The beast just continued to eat.
It almost had a mind of its own.
It would choose what it would burn.
The entire town of Lytton, not long after that, in British Columbia, burned in 2021.
Fifteen minutes after smelling smoke, the entire village was engulfed, according to the mayor.
Here is Jan Polderman.
The whole town was on fire.
It took like a whole 15 minutes from, you know, the first sign of smoke to all of a sudden there being fire, you know, everywhere.
So we've stuck pretty closely to the dollars and cents impact in this conversation.
But what have those disasters told us about the human costs here?
Unfortunately, I think that gets lost in a lot of the conversation. Right now, we have,
you know, several tens of thousands of people who have been evacuated. I believe it was up in
Telegraph Creek, we had a community that was evacuated. They didn't even go home until December.

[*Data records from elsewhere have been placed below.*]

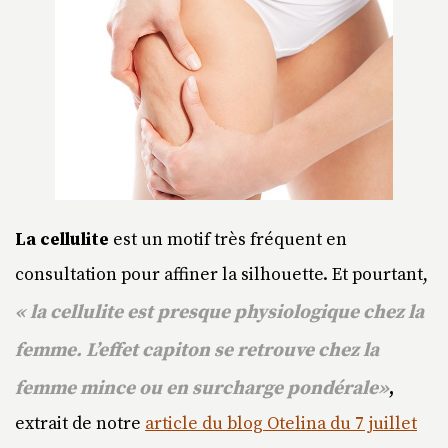
La cellulite
est un motif très fréquent en
consultation pour affiner la silhouette. Et pourtant,
« la cellulite est presque physiologique chez la
femme. L’effet capiton se retrouve chez la
femme mince ou en surcharge pondérale»
,
extrait de notre
article du blog Otelina du 7 juillet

It has a very significant emotional toll on people just being evacuated, whether or not they've lost their home or something. And then tragically, in Lytton, we actually had two
fatalities. So not enough has gone into how to help these people come back from these disasters.

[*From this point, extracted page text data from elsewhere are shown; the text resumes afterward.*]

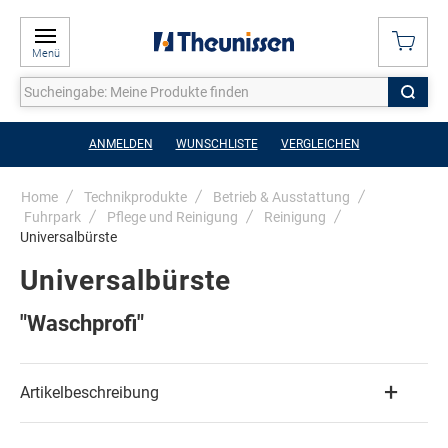
Menü
ANMELDEN
WUNSCHLISTE
VERGLEICHEN
Home
Technikprodukte
Betrieb & Ausstattung
Fuhrpark
Pflege und Reinigung
Reinigung
Universalbürste
Universalbürste
"Waschprofi"
Artikelbeschreibung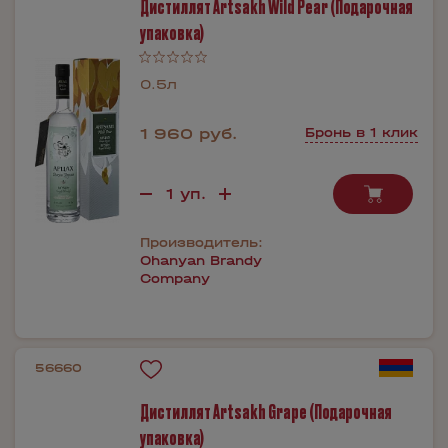
Дистиллят Artsakh Wild Pear (Подарочная
упаковка)
0.5л
1 960 руб.
Бронь в 1 клик
Производитель:
Ohanyan Brandy
Company
56660
Дистиллят Artsakh Grape (Подарочная
упаковка)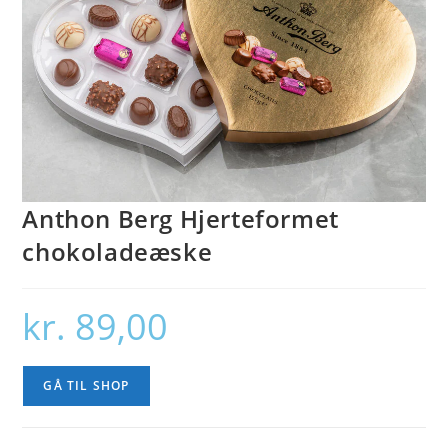
Anthon Berg Hjerteformet
chokoladeæske
kr.
89,00
GÅ TIL SHOP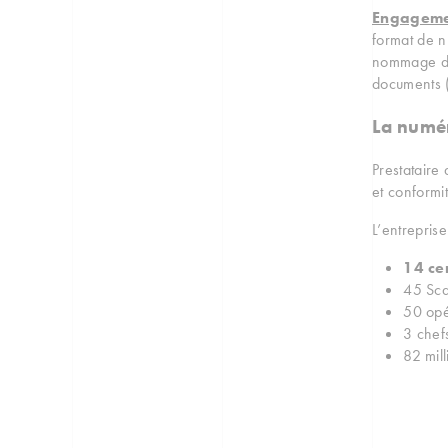
Engageme
format de n
nommage des
documents (
La numé
Prestataire
et conformit
L’entrepris
14 ce
45 Sca
50 opé
3 chef
82 mil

I remember talking to the mayor of Slave Lake.
We had a conference, a fire conference in Kelowna
a couple of years afterward.
And we asked her to come and speak.
And she said on the anniversary,
the year after the fire,
a lot of the children wouldn't go to school that day
because they were afraid that if they left their home,
they would burn up when they were away.
And the other big problem was
a lot of the
professionals who dealt with depression and anxiety associated with the incident, they were burned out
and never moved back. So there's the people who need this help and support. And then especially
in rural communities, we can't get those professionals to them. So these problems kind of linger. There's been an uptick in domestic
abuse and substance abuse in these situations. And it's all stemming from people who are dealing
with depression and anxiety that's associated with these very significant events. And we need
to do more to prevent the events in the first place, which is the prevention mitigation
side.
But the recovery side means that we need to get those resources to those people.

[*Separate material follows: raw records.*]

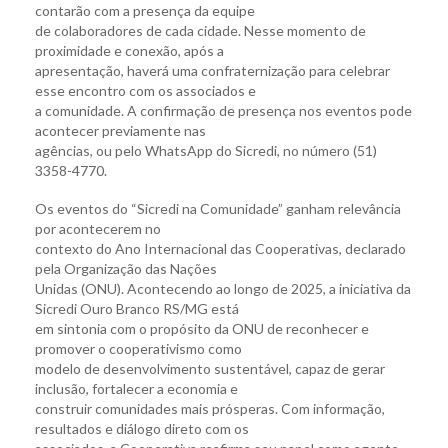
contarão com a presença da equipe
de colaboradores de cada cidade. Nesse momento de
proximidade e conexão, após a
apresentação, haverá uma confraternização para celebrar
esse encontro com os associados e
a comunidade. A confirmação de presença nos eventos pode
acontecer previamente nas
agências, ou pelo WhatsApp do Sicredi, no número (51)
3358-4770.
Os eventos do “Sicredi na Comunidade” ganham relevância
por acontecerem no
contexto do Ano Internacional das Cooperativas, declarado
pela Organização das Nações
Unidas (ONU). Acontecendo ao longo de 2025, a iniciativa da
Sicredi Ouro Branco RS/MG está
em sintonia com o propósito da ONU de reconhecer e
promover o cooperativismo como
modelo de desenvolvimento sustentável, capaz de gerar
inclusão, fortalecer a economia e
construir comunidades mais prósperas. Com informação,
resultados e diálogo direto com os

If they've been evacuated, they need to be put in good surroundings, good, healthy, balanced
surroundings.
We need to get them back to their homes as quickly as we can, or in some cases, rebuild
their homes.
I mean, Lytton cases, rebuild their homes. I mean,
Lytton still hasn't been rebuilt. So think about the trauma,
the extended trauma from those people two years on.
You've given us so much to think about, Robert, with the human cost here, the financial cost,
the environmental cost, this getting ahead of it, I'm sure is on everybody's mind to prevent
any summer from looking like this one.
Thank you so much for this conversation today.
You're very welcome.
Okay, that's all for today.
I'm Saroja Coelho.
FrontBurner will be back in your feed tomorrow.